Conflict-weary Ukrainians gave their lives in 2015 the worst ratings that Gallup has measured yet in that country.
On a ladder scale with steps numbered from 0 to 10, with 10 being the best possible life, Ukrainians on average rate their current lives at a 4.0.
Ukrainians’ optimism about the future also dimmed last year, with their ratings of their lives in five years sinking to a new low of 5.2.
Gallup considers anybody who rates his or her life at 7.0 or higher to be ‘thriving’, and anybody who rates it at 4 or below to be ‘suffering’.
Since 2012, the percentage of the Ukrainian population in the first category has halved, while the percentage in the second category has risen by about 50%.
Gallup notes that the ‘life ratings have dropped among residents from all age groups, education levels and genders’. Also, ‘The percentage of residents who report being satisfied with their standard of living has dropped from 27% to 17% over the past year, while the percentage of Ukrainians who view the country’s economic situation as “poor” jumped from 62% in 2014 to 79% in 2015.’
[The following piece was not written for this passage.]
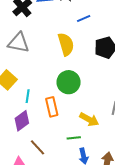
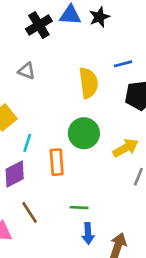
blue line: (84, 18) -> (123, 64), moved
gray triangle: (19, 43) -> (27, 71), size x0.6
yellow arrow: (89, 119) -> (126, 148), moved, turned -66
These negative figures correlate with dissatisfaction with the political authorities. On 23 December Gallup published another poll indicating that President Petro Poroshenko’s approval rating had fallen to 17%, and that only 8% of Ukrainians had confidence in their government.
Support for Poroshenko was greatest in the west of the country. Not coincidentally, this is also the region where people rate their lives the highest.
By contrast, southern Ukrainians rate their lives more poorly than any of their compatriots and at the time of the survey only 7% of them supported their president.